Establishing a consortium of national security, public safety, democracy building, philanthropic, and local government stakeholders will help bridge the gap between public and private institutions, ensuring that communities have an equal playing field when responding to nationwide threats. To build these public-private partnerships we must identify and support organizations that can credibly engage communities vulnerable to being targeted by threat actors. We must also facilitate these organizations’ efforts to build resilience. For example, implementing programs to facilitate and increase civic participation and delivering tailored threat briefings to ensure specific communities know that threat actors are trying to manipulate them and why.
With AI becoming more accessible, how can law enforcement and cybersecurity professionals keep up with criminal groups that leverage AI tools to enhance their hacking operations?
AI is enabling criminal groups and our adversaries to develop malware rapidly, automate attacks, and enhance effectiveness of social engineering attacks and operations. It is making it easier for less-technically savvy actors to conduct more sophisticated attacks.
The Center for Internet Security recently assessed that threat actors are almost certain to increasingly integrate GenAI into influence operations, as well as cyber and physical attacks. Notably, we have observed state-sponsored threat actors using GenAI to undermine the U.S. democratic process during 2024 November General Election season.
We recommend the establishment of a public-private task force to examine the use of advanced computing capabilities by foreign and domestic threat actors. This will allow federal, state and local governments, private businesses and nongovernment organizations to share the most up-to-date threat information, research and best practices.

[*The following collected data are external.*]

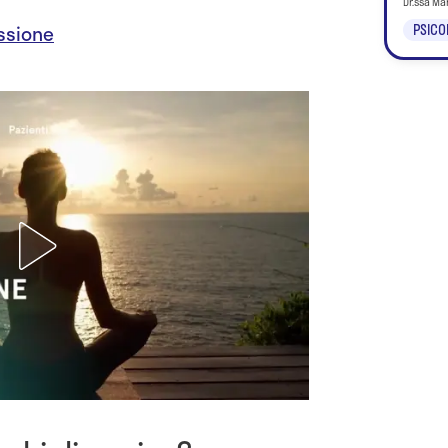
Dr.ssa Ma
PSICO
ssione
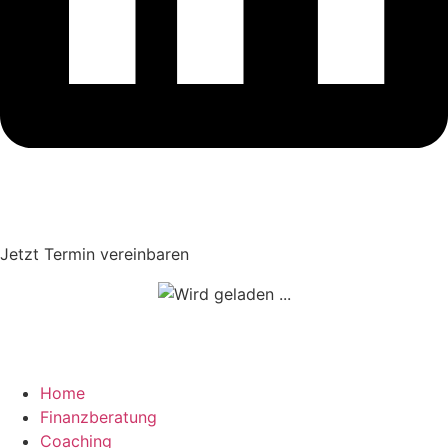
Jetzt Termin vereinbaren
Home
Finanzberatung
Coaching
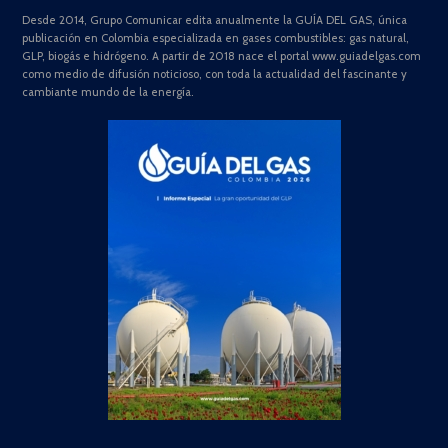
Desde 2014, Grupo Comunicar edita anualmente la GUÍA DEL GAS, única
publicación en Colombia especializada en gases combustibles: gas natural,
GLP, biogás e hidrógeno. A partir de 2018 nace el portal www.guiadelgas.com
como medio de difusión noticioso, con toda la actualidad del fascinante y
cambiante mundo de la energía.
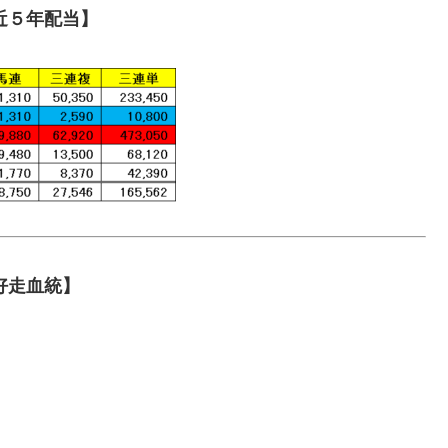
近５年配当】
好走血統】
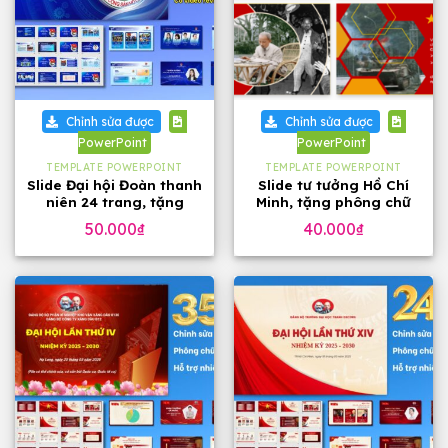
Chỉnh sửa được
Chỉnh sửa được
PowerPoint
PowerPoint
TEMPLATE POWERPOINT
TEMPLATE POWERPOINT
Slide Đại hội Đoàn thanh
Slide tư tưởng Hồ Chí
niên 24 trang, tặng
Minh, tặng phông chữ
phông chữ
đẹp
50.000
₫
40.000
₫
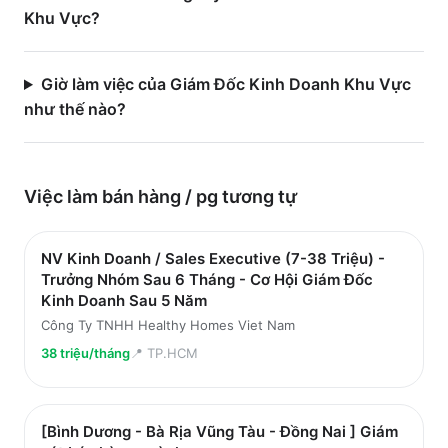
Khu Vực?
Giờ làm việc của Giám Đốc Kinh Doanh Khu Vực
như thế nào?
Việc làm
bán hàng / pg
tương tự
NV Kinh Doanh / Sales Executive (7-38 Triệu) -
Trưởng Nhóm Sau 6 Tháng - Cơ Hội Giám Đốc
Kinh Doanh Sau 5 Năm
Công Ty TNHH Healthy Homes Viet Nam
38 triệu/tháng
📍
TP.HCM
[Bình Dương - Bà Rịa Vũng Tàu - Đồng Nai ] Giám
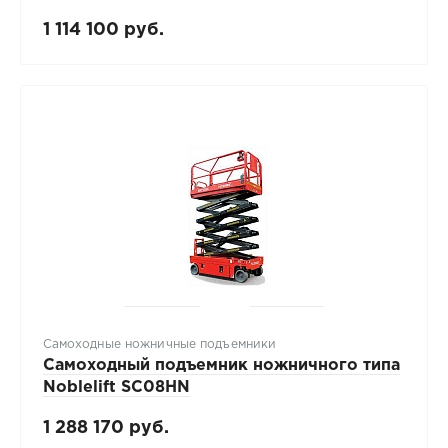
1 114 100 руб.
Самоходные ножничные подъемники
Самоходный подъемник ножничного типа
Noblelift SC08HN
1 288 170 руб.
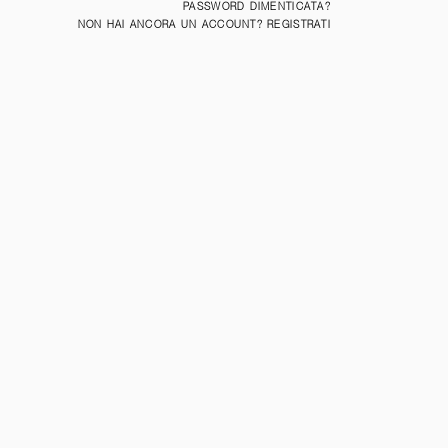
PASSWORD DIMENTICATA?
NON HAI ANCORA UN ACCOUNT? REGISTRATI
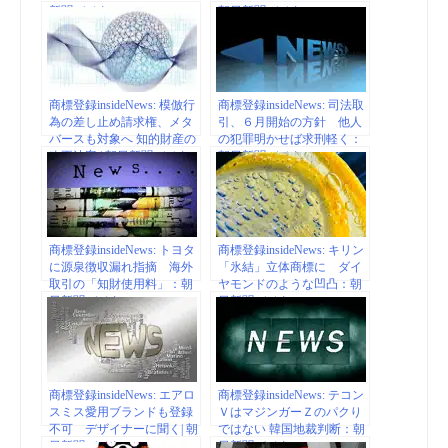
新聞デジタル
朝日新聞デジタル
商標登録insideNews: 模倣行
商標登録insideNews: 司法取
為の差し止め請求権、メタ
引、６月開始の方針 他人
バースも対象へ 知的財産の
の犯罪明かせば求刑軽く：
改正法案 | 朝日新聞デジタ
朝日新聞デジタル
ル
商標登録insideNews: トヨタ
商標登録insideNews: キリン
に源泉徴収漏れ指摘 海外
「氷結」立体商標に ダイ
取引の「知財使用料」：朝
ヤモンドのような凹凸：朝
日新聞デジタル
日新聞デジタル
商標登録insideNews: エアロ
商標登録insideNews: テコン
スミス愛用ブランドも登録
ＶはマジンガーＺのパクり
不可 デザイナーに聞く| 朝
ではない 韓国地裁判断：朝
日新聞デジタル
日新聞デジタル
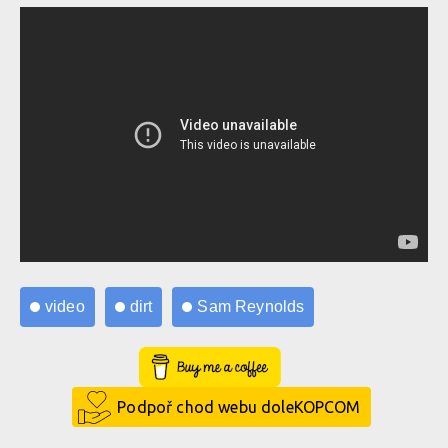
video
dirt
Sam Reynolds
Buy Me a Coffee
Podpoř chod webu doleKOPCOM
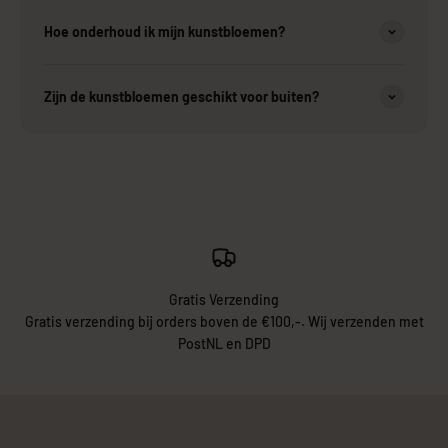
Hoe onderhoud ik mijn kunstbloemen?
Zijn de kunstbloemen geschikt voor buiten?
Gratis Verzending
Gratis verzending bij orders boven de €100,-. Wij verzenden met
PostNL en DPD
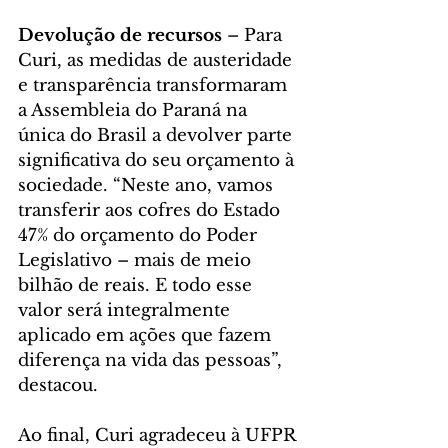
Devolução de recursos
 – Para 
Curi, as medidas de austeridade 
e transparência transformaram 
a Assembleia do Paraná na 
única do Brasil a devolver parte 
significativa do seu orçamento à 
sociedade. “Neste ano, vamos 
transferir aos cofres do Estado 
47% do orçamento do Poder 
Legislativo – mais de meio 
bilhão de reais. E todo esse 
valor será integralmente 
aplicado em ações que fazem 
diferença na vida das pessoas”, 
destacou.
Ao final, Curi agradeceu à UFPR 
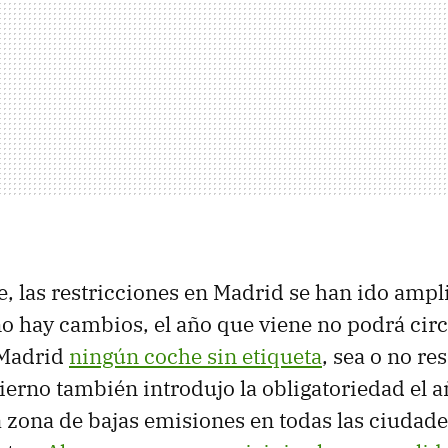
, las restricciones en Madrid se han ido ampl
no hay cambios, el año que viene no podrá circ
 Madrid
ningún coche sin etiqueta
, sea o no re
ierno también introdujo la obligatoriedad el 
 zona de bajas emisiones en todas las ciudad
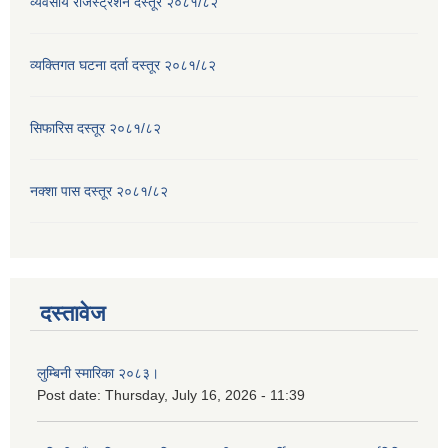
व्यवसाय रजिस्ट्रेशन दस्तूर २०८१/८२
व्यक्तिगत घटना दर्ता दस्तूर २०८१/८२
सिफारिस दस्तूर २०८१/८२
नक्शा पास दस्तूर २०८१/८२
दस्तावेज
लुम्बिनी स्मारिका २०८३।
Post date:
Thursday, July 16, 2026 - 11:39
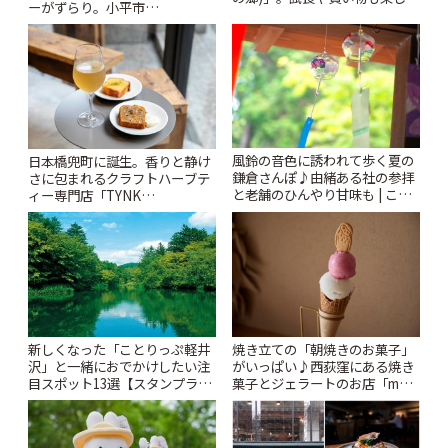
ーがずらり。小平市
♪ | ことりっぷ
「Kimamaya T&K」 | ことりっ
ぷ
風鈴の音色に誘われて歩く夏の
日本橋兜町に誕生。香りと静け
鎌倉さんぽ♪由緒ある社の参拝
さに包まれるクラフトハーブテ
と老舗のひんやり甘味も | こと
ィー専門店「TYNK
りっぷ
Kabutocho」 | ことりっぷ
新しくなった「ことりっぷ軽井
焼き立ての「朝焼きのお菓子」
沢」と一緒におでかけしたい注
がいっぱい♪西荻窪にある焼き
目スポット13選【スタンプラリ
菓子とジェラートのお店「mUni
ー開催中】 | ことりっぷ
(ムニ)」 | ことりっぷ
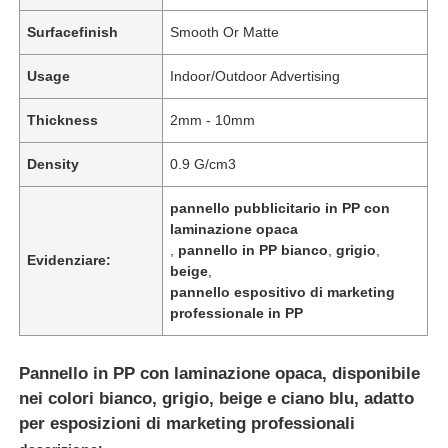
Surfacefinish
Smooth Or Matte
Usage
Indoor/Outdoor Advertising
Thickness
2mm - 10mm
Density
0.9 G/cm3
pannello pubblicitario in PP con
laminazione opaca
,
pannello in PP bianco
,
grigio
,
Evidenziare:
beige
,
pannello espositivo di marketing
professionale in PP
Pannello in PP con laminazione opaca, disponibile
nei colori bianco, grigio, beige e ciano blu, adatto
per esposizioni di marketing professionali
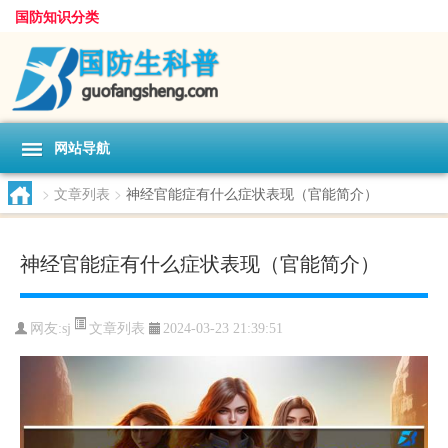
国防知识分类
网站导航
>
文章列表
>
神经官能症有什么症状表现（官能简介）
神经官能症有什么症状表现（官能简介）
文章列表
网友:
sj
2024-03-23 21:39:51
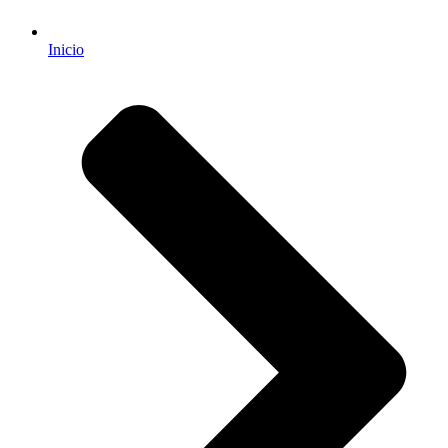
Inicio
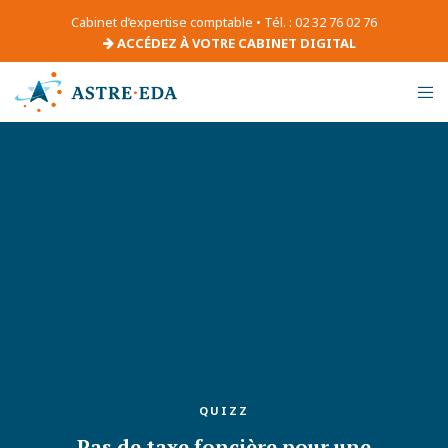
Cabinet d’expertise comptable • Tél. : 02 32 76 02 76
ACCÉDEZ À VOTRE CABINET DIGITAL
QUIZZ
Pas de taxe foncière pour une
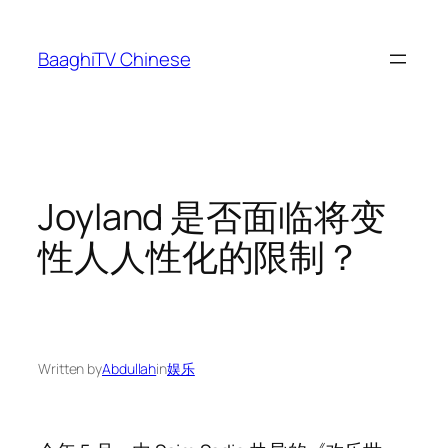
Skip
to
BaaghiTV Chinese
content
Joyland 是否面临将变
性人人性化的限制？
Written by
Abdullah
in
娱乐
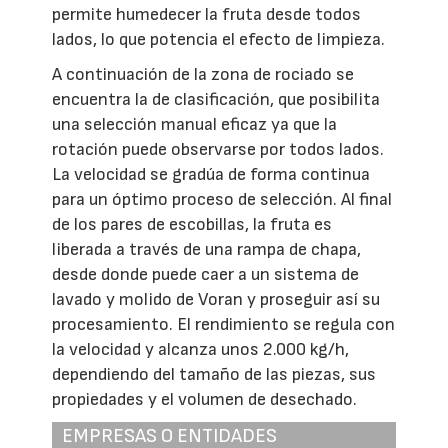
permite humedecer la fruta desde todos
lados, lo que potencia el efecto de limpieza.
A continuación de la zona de rociado se
encuentra la de clasificación, que posibilita
una selección manual eficaz ya que la
rotación puede observarse por todos lados.
La velocidad se gradúa de forma continua
para un óptimo proceso de selección. Al final
de los pares de escobillas, la fruta es
liberada a través de una rampa de chapa,
desde donde puede caer a un sistema de
lavado y molido de Voran y proseguir así su
procesamiento. El rendimiento se regula con
la velocidad y alcanza unos 2.000 kg/h,
dependiendo del tamaño de las piezas, sus
propiedades y el volumen de desechado.
EMPRESAS O ENTIDADES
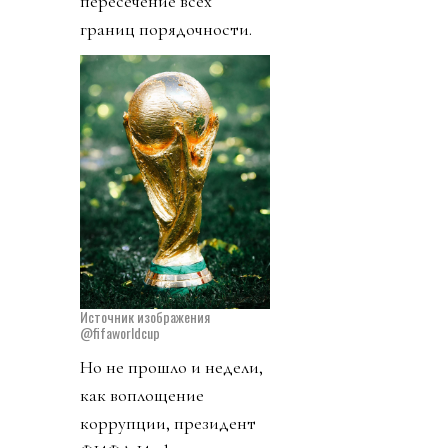
пересечение всех
границ порядочности.
Источник изображения
@fifaworldcup
Но не прошло и недели,
как воплощение
коррупции, президент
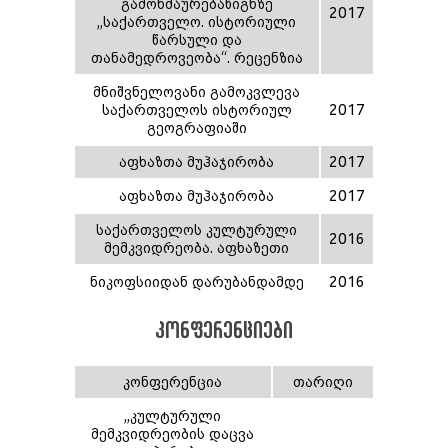
გამოხმაურებაწიგნზე
2017
,,საქართველო. ისტორიული
წარსული და
თანამედროვეობა“. რეცენზია
მნიშვნელოვანი გამოკვლევა
საქართველოს ისტორიულ
2017
გეოგრაფიაში
აფხაზთა მუჰაჯირობა
2017
აფხაზთა მუჰაჯირობა
2017
საქართველოს კულტურული
2016
მემკვიდრეობა. აფხაზეთი
ნიკოფსიიდან დარუბანდამდე
2016
კონფერენციები
კონფერენცია
თარიღი
,,კულტურული
მემკვიდრეობის დაცვა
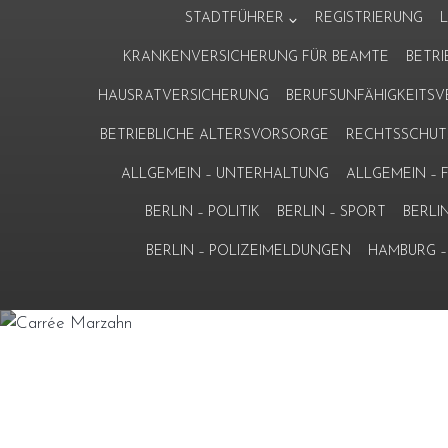
Zum
STADTFÜHRER
REGISTRIERUNG
Inhalt
KRANKENVERSICHERUNG FÜR BEAMTE
BETR
springen
HAUSRATVERSICHERUNG
BERUFSUNFÄHIGKEITS
BETRIEBLICHE ALTERSVORSORGE
RECHTSSCHUT
ALLGEMEIN – UNTERHALTUNG
ALLGEMEIN –
BERLIN – POLITIK
BERLIN – SPORT
BERLI
BERLIN – POLIZEIMELDUNGEN
HAMBURG – 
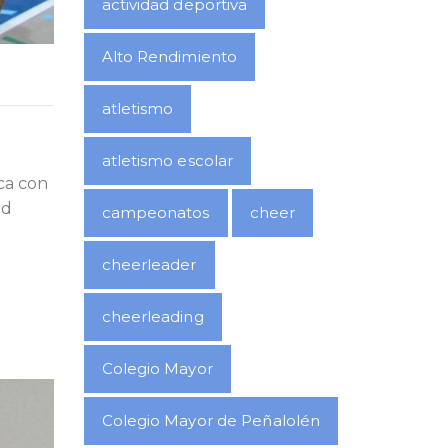
actividad deportiva
Alto Rendimiento
atletismo
atletismo escolar
ica con
ad
campeonatos
cheer
cheerleader
cheerleading
Colegio Mayor
Colegio Mayor de Peñalolén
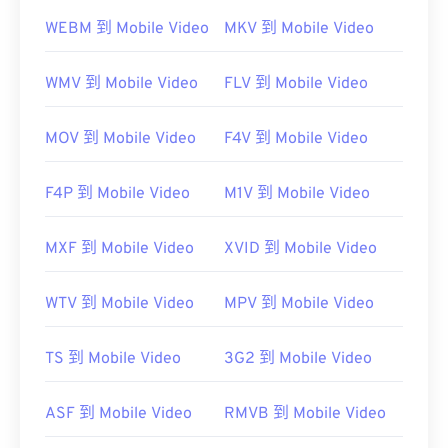
在某些设备上，尤其是移动设备，打开此文件类型可
WEBM 到 Mobile Video
MKV 到 Mobile Video
能会出现问题。MP4 是一个包含各种数据的容器，
因此，如果打开文件时出现问题，通常意味着容器中
WMV 到 Mobile Video
FLV 到 Mobile Video
的数据（音频或视频编解码器）与设备的操作系统不
兼容。要解决此问题，请尝试使用
VLC 媒体播放
MOV 到 Mobile Video
F4V 到 Mobile Video
器
。
开发者：
运动图像专家组 (MPEG)
F4P 到 Mobile Video
M1V 到 Mobile Video
标准：
ISO/IEC 14496
首次发行：
1999年
MXF 到 Mobile Video
XVID 到 Mobile Video
有用的链接：
WTV 到 Mobile Video
MPV 到 Mobile Video
https://en.wikipedia.org/wiki/MPEG-4
https://mpeg.chiariglione.org/standards/mpeg-
TS 到 Mobile Video
3G2 到 Mobile Video
4.html
ASF 到 Mobile Video
RMVB 到 Mobile Video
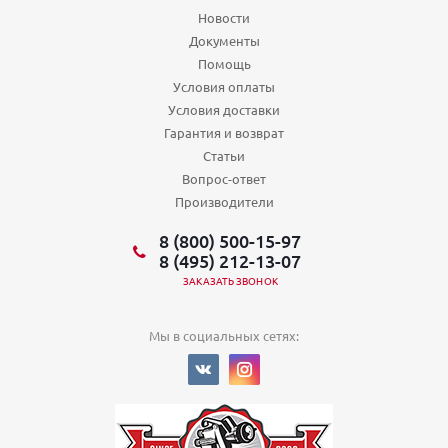
Новости
Документы
Помощь
Условия оплаты
Условия доставки
Гарантия и возврат
Статьи
Вопрос-ответ
Производители
8 (800) 500-15-97
8 (495) 212-13-07
ЗАКАЗАТЬ ЗВОНОК
Мы в социальных сетях:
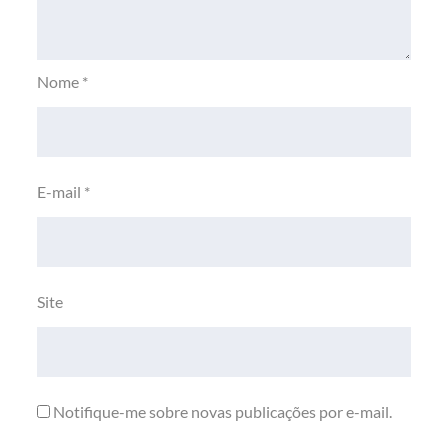
Nome
*
E-mail
*
Site
Notifique-me sobre novas publicações por e-mail.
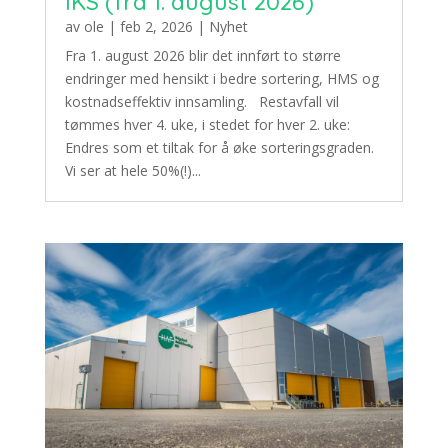
IKS (fra 1. august 2026)
av
ole
|
feb 2, 2026
|
Nyhet
Fra 1. august 2026 blir det innført to større
endringer med hensikt i bedre sortering, HMS og
kostnadseffektiv innsamling. Restavfall vil
tømmes hver 4. uke, i stedet for hver 2. uke:
Endres som et tiltak for å øke sorteringsgraden.
Vi ser at hele 50%(!)...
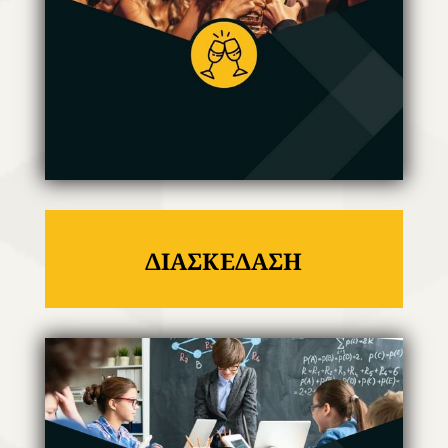
ΔΙΑΣΚΕΔΑΣΗ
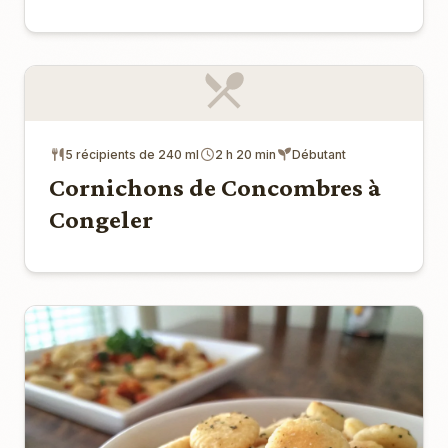
5 récipients de 240 ml
2 h 20 min
Débutant
Cornichons de Concombres à
Congeler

How are behavioral threat assessments and multi-disciplinary threat management strategies integrated at the community level to prevent violent acts or illegal activities inspired by online content?
To address the evolving threat environment we must establish a consistent level of capability across the US for local communities to detect, evaluate, and manage the risk of violence or other illegal activity by those individuals who are influenced by malicious online content.
We can do this by supporting local efforts to conduct threat and behavioral risk assessments and deploy multi-disciplinary threat management strategies. This whole-of-society effort will require technical assistance, training, and financial resources to support fostering trusted collaboration between law enforcement, mental health professionals, community leaders, and others.
This collaboration will help mitigate violent and illegal activity inspired, informed, and facilitated by online activity. For example, it should include a national-level consortium comprised of state, local, tribal and territorial mental health and law enforcement organizations along with civil society entities—particularly community-level nonprofits—that meet frequently to discuss best and emerging practices.
It should also include a consistent level of capability across local jurisdictions to conduct behavioral risk and threat assessments and multi-discipline threat management programs, as well as consistent grant guidance from both DHS and U.S. Department of Justice regarding how grants can be used to support threat assessment and mitigation efforts.